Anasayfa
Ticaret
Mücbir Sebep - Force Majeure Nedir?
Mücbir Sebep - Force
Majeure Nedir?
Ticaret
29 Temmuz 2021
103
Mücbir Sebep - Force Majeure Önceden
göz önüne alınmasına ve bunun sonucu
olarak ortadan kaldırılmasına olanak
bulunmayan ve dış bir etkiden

:: Exercise ::
What belongs in the answer is each line of the data that has the word "Mücbir".

:: Written response ::
Mücbir Sebep - Force Majeure Nedir?
Mücbir Sebep - Force
Mücbir Sebep - Force Majeure Önceden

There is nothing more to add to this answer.